FIFTY YEARS AGO
short stories of events and times of the formation of the Diocese of the Central Gulf Coast, collected by the Rev. S. Albert Kennington, Diocesan Registrar-Historiographer
Beginning January, 2018, the Coastline will include monthly remembrances from fifty years ago – stories of the birthing of the Diocese of the Central Gulf Coast as well as of the people and events that touched our lives. I was a lay delegate the first time at the January 1968 convention of the Diocese of Alabama. I was a 25 year old bachelor English teacher from Atmore. I soon realized that I had arrived when the Episcopal Church as I knew it was ending, and, more importantly, that I had arrived in time for important new beginnings. I’ve written most of these vignettes from memory although I've attempted to ascertain the facts. As we approach the fiftieth anniversary of our diocese, I hope you find them good reading. SAK+
The 137th Annual Convention of the Diocese of Alabama met January 25-27, 1968, in St. Paul’s Church, Selma. The Friday business session met in the local National Guard Armory. Upon calling the morning session into order, Bishop Charles C. C. J. Carpenter announced that he would retire at the end of the year after a thirty-year episcopate. He then asked Bishop George M. Murray to take the chair. In his remarks, after his tribute to Bishop Carpenter, he spoke of possibilities ahead. Among them was the possibility of creating a new diocese in south Alabama and the Florida panhandle. He asked the convention to join him in studying the several possibilities and to invite the Diocese of Florida to do the same in the year ahead.
The 125th Annual Convention of the Diocese of Florida met during these same days in St. Christopher’s Church, Pensacola. Bishop E. Hamilton West reported to his convention that Bishop Murray had informed him that he would raise with the Alabama convention the possibility of forming a new diocese and had asked for Florida’s participation in considering this.
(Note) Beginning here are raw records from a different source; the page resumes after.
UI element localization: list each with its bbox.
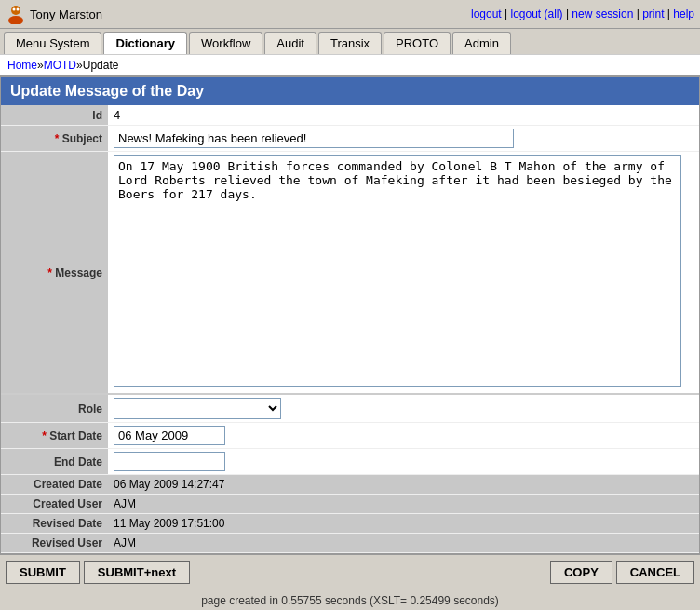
svg-point-0 xyxy=(11,6,20,15)
print-link[interactable]: print xyxy=(642,7,664,20)
breadcrumb: Home»MOTD»Update xyxy=(0,54,700,76)
id-value: 4 xyxy=(108,105,699,126)
end-date-label: End Date xyxy=(1,449,108,475)
subject-value-cell xyxy=(108,126,699,152)
tab-audit[interactable]: Audit xyxy=(264,32,316,54)
created-date-value: 06 May 2009 14:27:47 xyxy=(108,475,699,495)
id-row: Id 4 xyxy=(1,105,699,126)
role-select[interactable] xyxy=(114,398,281,419)
top-links: logout | logout (all) | new session | pr… xyxy=(471,7,694,20)
right-buttons: COPY CANCEL xyxy=(550,561,694,584)
start-date-required-star: * xyxy=(42,429,47,442)
created-user-row: Created User AJM xyxy=(1,495,699,514)
revised-date-value: 11 May 2009 17:51:00 xyxy=(108,514,699,534)
subject-row: * Subject xyxy=(1,126,699,152)
created-user-value: AJM xyxy=(108,495,699,514)
end-date-input[interactable] xyxy=(114,452,225,471)
revised-date-row: Revised Date 11 May 2009 17:51:00 xyxy=(1,514,699,534)
end-date-row: End Date xyxy=(1,449,699,475)
nav-tabs: Menu System Dictionary Workflow Audit Tr… xyxy=(0,29,700,54)
role-row: Role xyxy=(1,394,699,423)
logout-all-link[interactable]: logout (all) xyxy=(511,7,563,20)
message-label: * Message xyxy=(1,152,108,395)
tab-transix[interactable]: Transix xyxy=(318,32,382,54)
start-date-value-cell xyxy=(108,423,699,449)
subject-required-star: * xyxy=(55,132,60,145)
tab-proto[interactable]: PROTO xyxy=(384,32,451,54)
start-date-row: * Start Date xyxy=(1,423,699,449)
tab-dictionary[interactable]: Dictionary xyxy=(103,32,187,54)
start-date-input[interactable] xyxy=(114,426,225,445)
breadcrumb-motd[interactable]: MOTD xyxy=(44,59,76,72)
message-value-cell: On 17 May 1900 British forces commanded … xyxy=(108,152,699,395)
copy-button[interactable]: COPY xyxy=(550,561,612,584)
action-bar: SUBMIT SUBMIT+next COPY CANCEL xyxy=(0,554,700,590)
message-textarea-wrapper: On 17 May 1900 British forces commanded … xyxy=(114,155,693,390)
tab-admin[interactable]: Admin xyxy=(452,32,511,54)
subject-label: * Subject xyxy=(1,126,108,152)
svg-point-2 xyxy=(13,8,16,11)
top-bar: Tony Marston logout | logout (all) | new… xyxy=(0,0,700,29)
cancel-button[interactable]: CANCEL xyxy=(616,561,694,584)
breadcrumb-home[interactable]: Home xyxy=(7,59,37,72)
message-required-star: * xyxy=(47,266,52,279)
logout-link[interactable]: logout xyxy=(471,7,502,20)
created-date-row: Created Date 06 May 2009 14:27:47 xyxy=(1,475,699,495)
tab-workflow[interactable]: Workflow xyxy=(189,32,262,54)
subject-input[interactable] xyxy=(114,129,514,148)
footer-timing: page created in 0.55755 seconds (XSLT= 0… xyxy=(0,590,700,610)
created-date-label: Created Date xyxy=(1,475,108,495)
id-label: Id xyxy=(1,105,108,126)
submit-next-button[interactable]: SUBMIT+next xyxy=(84,561,190,584)
revised-user-label: Revised User xyxy=(1,534,108,553)
main-content: Update Message of the Day Id 4 * Subject… xyxy=(0,76,700,554)
help-link[interactable]: help xyxy=(673,7,694,20)
role-value-cell xyxy=(108,394,699,423)
svg-point-1 xyxy=(8,16,23,24)
breadcrumb-current: Update xyxy=(83,59,119,72)
created-user-label: Created User xyxy=(1,495,108,514)
start-date-label: * Start Date xyxy=(1,423,108,449)
new-session-link[interactable]: new session xyxy=(572,7,633,20)
page-title: Update Message of the Day xyxy=(1,77,699,105)
submit-button[interactable]: SUBMIT xyxy=(6,561,80,584)
revised-date-label: Revised Date xyxy=(1,514,108,534)
revised-user-value: AJM xyxy=(108,534,699,553)
user-icon xyxy=(6,4,26,24)
username: Tony Marston xyxy=(30,7,102,21)
message-textarea[interactable]: On 17 May 1900 British forces commanded … xyxy=(114,155,681,387)
form-table: Id 4 * Subject * Message On 17 May 1900 … xyxy=(1,105,699,553)
tab-menu-system[interactable]: Menu System xyxy=(4,32,101,54)
user-info: Tony Marston xyxy=(6,4,102,24)
revised-user-row: Revised User AJM xyxy=(1,534,699,553)
end-date-value-cell xyxy=(108,449,699,475)
svg-point-3 xyxy=(17,8,20,11)
role-label: Role xyxy=(1,394,108,423)
message-row: * Message On 17 May 1900 British forces … xyxy=(1,152,699,395)
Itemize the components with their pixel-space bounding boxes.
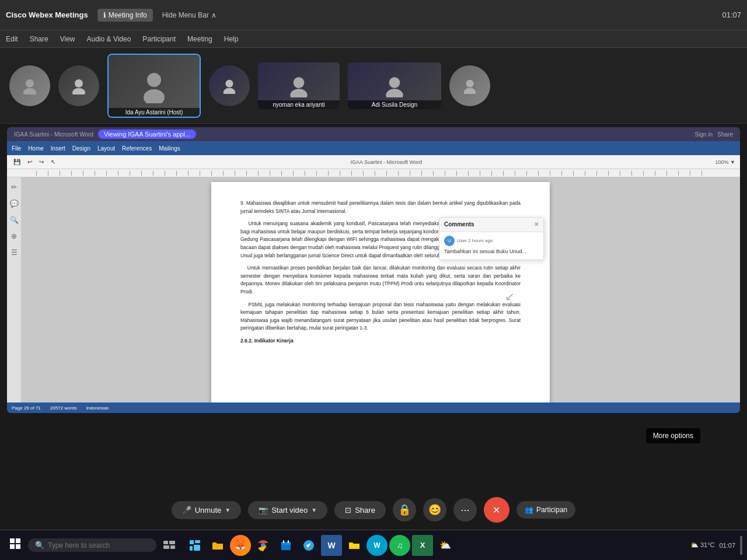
weather-display: ⛅ 31°C	[690, 541, 715, 549]
menu-share[interactable]: Share	[30, 35, 48, 43]
svg-rect-28	[281, 542, 291, 545]
sidebar-comment-icon[interactable]: 💬	[10, 200, 19, 208]
hide-menu-button[interactable]: Hide Menu Bar ∧	[162, 11, 217, 19]
word-file-tab[interactable]: File	[12, 145, 21, 152]
lock-button[interactable]: 🔒	[393, 498, 416, 522]
word-layout-tab[interactable]: Layout	[97, 145, 115, 152]
participant-avatar	[9, 65, 50, 106]
unmute-button[interactable]: 🎤 Unmute ▼	[172, 501, 241, 519]
windows-start-button[interactable]	[5, 536, 26, 555]
menu-view[interactable]: View	[60, 35, 75, 43]
participant-thumb-adi[interactable]: Adi Susila Design	[348, 62, 441, 109]
word-icon[interactable]: W	[321, 535, 342, 556]
participant-thumb-unknown	[9, 65, 50, 106]
share-button[interactable]: ⊡ Share	[334, 501, 386, 519]
svg-rect-24	[190, 546, 193, 551]
sub-menu-bar: Edit Share View Audio & Video Participan…	[0, 30, 747, 48]
show-desktop-icon[interactable]	[740, 536, 742, 555]
sidebar-zoom-icon[interactable]: ⊕	[11, 232, 17, 240]
start-video-button[interactable]: 📷 Start video ▼	[248, 501, 327, 519]
svg-rect-30	[288, 540, 289, 543]
svg-point-3	[72, 88, 85, 94]
widgets-icon[interactable]	[184, 535, 205, 556]
host-video-small	[58, 65, 99, 106]
svg-point-9	[290, 89, 307, 97]
svg-rect-25	[194, 545, 200, 551]
menu-help[interactable]: Help	[224, 35, 239, 43]
word-mailings-tab[interactable]: Mailings	[159, 145, 180, 152]
svg-rect-16	[10, 544, 15, 549]
chrome-icon[interactable]	[253, 535, 274, 556]
undo-icon[interactable]: ↩	[26, 158, 34, 166]
taskbar-search-wrap[interactable]: 🔍	[28, 538, 156, 552]
word-ribbon: File Home Insert Design Layout Reference…	[7, 141, 740, 155]
folder-icon[interactable]	[344, 535, 365, 556]
svg-point-5	[144, 89, 165, 103]
webex-icon[interactable]: W	[366, 535, 388, 556]
file-explorer-icon[interactable]	[207, 535, 228, 556]
word-references-tab[interactable]: References	[122, 145, 152, 152]
svg-point-13	[464, 88, 476, 93]
viewing-badge: Viewing IGAA Suartini's appl...	[98, 130, 196, 139]
menu-meeting[interactable]: Meeting	[187, 35, 212, 43]
svg-rect-29	[283, 540, 284, 543]
svg-point-2	[75, 79, 83, 88]
end-call-button[interactable]: ✕	[484, 497, 509, 523]
save-icon[interactable]: 💾	[12, 158, 22, 166]
info-icon: ℹ	[103, 11, 106, 19]
page-info: Page 29 of 71	[12, 405, 41, 411]
sidebar-edit-icon[interactable]: ✏	[11, 183, 17, 191]
svg-rect-17	[16, 544, 20, 549]
emoji-button[interactable]: 😊	[423, 498, 446, 522]
share-screen-icon: ⊡	[345, 506, 351, 514]
emoji-icon: 😊	[428, 503, 441, 516]
chevron-up-icon: ∧	[211, 11, 217, 19]
task-view-icon[interactable]	[159, 535, 180, 556]
video-chevron-icon: ▼	[311, 507, 317, 513]
calendar-icon[interactable]	[275, 535, 296, 556]
participant-thumb-nyoman[interactable]: nyoman eka ariyanti	[258, 62, 340, 109]
comments-panel[interactable]: Comments ✕ U User 2 hours ago Tambahkan …	[439, 217, 544, 260]
shared-screen: IGAA Suartini - Microsoft Word Viewing I…	[7, 127, 740, 413]
doc-scroll-area[interactable]: 9. Mahasiswa diwajibkan untuk mensubmit …	[21, 177, 740, 402]
participant-thumb-host[interactable]: Ida Ayu Astarini (Host)	[107, 54, 201, 118]
adi-name: Adi Susila Design	[348, 100, 441, 109]
participant-thumb-nyoman-small	[209, 65, 250, 106]
taskbar-search-input[interactable]	[48, 541, 149, 550]
participant-col-adi: Adi Susila Design	[348, 62, 441, 109]
spotify-icon[interactable]: ♫	[389, 535, 410, 556]
screen-share-header: IGAA Suartini - Microsoft Word Viewing I…	[7, 127, 740, 141]
comments-close-icon[interactable]: ✕	[534, 220, 539, 229]
svg-rect-22	[190, 540, 194, 544]
svg-rect-15	[16, 538, 20, 543]
host-name: Ida Ayu Astarini (Host)	[109, 108, 200, 117]
word-count: 20572 words	[50, 405, 77, 411]
participants-button[interactable]: 👥 Participan	[516, 501, 575, 519]
participant-col-host: Ida Ayu Astarini (Host)	[107, 54, 201, 118]
firefox-icon[interactable]: 🦊	[230, 535, 251, 556]
menu-participant[interactable]: Participant	[142, 35, 176, 43]
weather-taskbar-icon[interactable]: ⛅	[435, 535, 456, 556]
menu-audio-video[interactable]: Audio & Video	[87, 35, 131, 43]
sidebar-nav-icon[interactable]: ☰	[11, 249, 18, 257]
svg-point-0	[26, 79, 34, 88]
word-home-tab[interactable]: Home	[28, 145, 44, 152]
taskbar-app-icons: 🦊 W	[184, 535, 456, 556]
redo-icon[interactable]: ↪	[37, 158, 46, 166]
participant-col-unknown	[9, 65, 50, 106]
excel-icon[interactable]: X	[412, 535, 433, 556]
telegram-icon[interactable]	[298, 535, 319, 556]
cursor-icon[interactable]: ↖	[49, 158, 57, 166]
more-options-tooltip: More options	[646, 428, 700, 443]
word-insert-tab[interactable]: Insert	[51, 145, 65, 152]
meeting-info-button[interactable]: ℹ Meeting Info	[97, 9, 153, 22]
more-button[interactable]: ···	[453, 498, 477, 522]
more-icon: ···	[460, 504, 469, 516]
sidebar-search-icon[interactable]: 🔍	[10, 216, 19, 224]
word-design-tab[interactable]: Design	[72, 145, 90, 152]
comment-text: Tambahkan ini sesuai Buku Unud...	[444, 247, 539, 256]
comments-header: Comments ✕	[439, 218, 543, 232]
menu-edit[interactable]: Edit	[6, 35, 18, 43]
menu-bar: Cisco Webex Meetings ℹ Meeting Info Hide…	[0, 0, 747, 30]
doc-area: ✏ 💬 🔍 ⊕ ☰ 9. Mahasiswa diwajibkan untuk …	[7, 177, 740, 402]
Each convention established a committee to meet jointly and separately to study and consider the matter and report to each respective 1969 convention.
So it was that fifty years ago this month, the idea that became the Diocese of the Central Gulf Coast began.
The 1968 Alabama convention was historic in two other ways. Among the delegates were fifteen women--the first to be seated after the previous convention voted to allow women to serve as delegates. In the Saturday morning convention service, Bishop Murray presided and used The Liturgy of the Lord’s Supper. The General Convention of 1967 had authorized this service for trial use throughout the Episcopal Church, and this was its first use in the Diocese of Alabama.
In the Episcopal Church and in American life, the rights and participation of women and of people of color were becoming recognized, albeit reluctantly, by many. Familiar liturgical forms were being reshaped and tested. The movement for civil rights and the war in Viet Nam, both increasingly controversial and deadly, touched every home.